Return exactly and only these lines: the first of the listing through the one containing "标题: 母鸡孵蛋的时候不会感到无聊吗？".

Supplied material:
BEGIN
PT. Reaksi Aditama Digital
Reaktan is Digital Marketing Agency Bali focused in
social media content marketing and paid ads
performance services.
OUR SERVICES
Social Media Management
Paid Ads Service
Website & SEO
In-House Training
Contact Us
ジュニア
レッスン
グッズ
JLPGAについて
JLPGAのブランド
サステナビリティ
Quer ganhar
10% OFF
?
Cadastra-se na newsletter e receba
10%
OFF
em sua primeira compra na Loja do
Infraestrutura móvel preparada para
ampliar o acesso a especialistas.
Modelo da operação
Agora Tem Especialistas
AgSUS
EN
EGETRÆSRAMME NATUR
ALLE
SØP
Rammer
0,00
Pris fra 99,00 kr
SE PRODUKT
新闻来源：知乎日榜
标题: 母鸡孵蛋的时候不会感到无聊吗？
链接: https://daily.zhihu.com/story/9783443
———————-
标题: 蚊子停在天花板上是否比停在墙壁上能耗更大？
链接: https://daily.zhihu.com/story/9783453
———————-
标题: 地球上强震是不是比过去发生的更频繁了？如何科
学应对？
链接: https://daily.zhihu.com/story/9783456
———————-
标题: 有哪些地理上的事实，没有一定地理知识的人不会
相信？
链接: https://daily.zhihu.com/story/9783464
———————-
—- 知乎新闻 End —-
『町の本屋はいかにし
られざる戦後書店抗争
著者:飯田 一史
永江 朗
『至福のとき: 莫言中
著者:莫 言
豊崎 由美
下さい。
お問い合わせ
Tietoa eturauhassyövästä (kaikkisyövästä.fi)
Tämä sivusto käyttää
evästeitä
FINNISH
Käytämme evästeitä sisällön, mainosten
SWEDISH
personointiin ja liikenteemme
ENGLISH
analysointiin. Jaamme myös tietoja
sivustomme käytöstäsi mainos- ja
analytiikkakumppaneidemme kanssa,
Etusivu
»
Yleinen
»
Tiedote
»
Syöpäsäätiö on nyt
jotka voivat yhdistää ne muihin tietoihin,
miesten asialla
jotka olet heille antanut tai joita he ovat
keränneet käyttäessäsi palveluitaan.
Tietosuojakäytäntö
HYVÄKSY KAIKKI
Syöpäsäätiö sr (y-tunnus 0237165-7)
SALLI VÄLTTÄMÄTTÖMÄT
END
Expected answer:
PT. Reaksi Aditama Digital
Reaktan is Digital Marketing Agency Bali focused in
social media content marketing and paid ads
performance services.
OUR SERVICES
Social Media Management
Paid Ads Service
Website & SEO
In-House Training
Contact Us
ジュニア
レッスン
グッズ
JLPGAについて
JLPGAのブランド
サステナビリティ
Quer ganhar
10% OFF
?
Cadastra-se na newsletter e receba
10%
OFF
em sua primeira compra na Loja do
Infraestrutura móvel preparada para
ampliar o acesso a especialistas.
Modelo da operação
Agora Tem Especialistas
AgSUS
EN
EGETRÆSRAMME NATUR
ALLE
SØP
Rammer
0,00
Pris fra 99,00 kr
SE PRODUKT
新闻来源：知乎日榜
标题: 母鸡孵蛋的时候不会感到无聊吗？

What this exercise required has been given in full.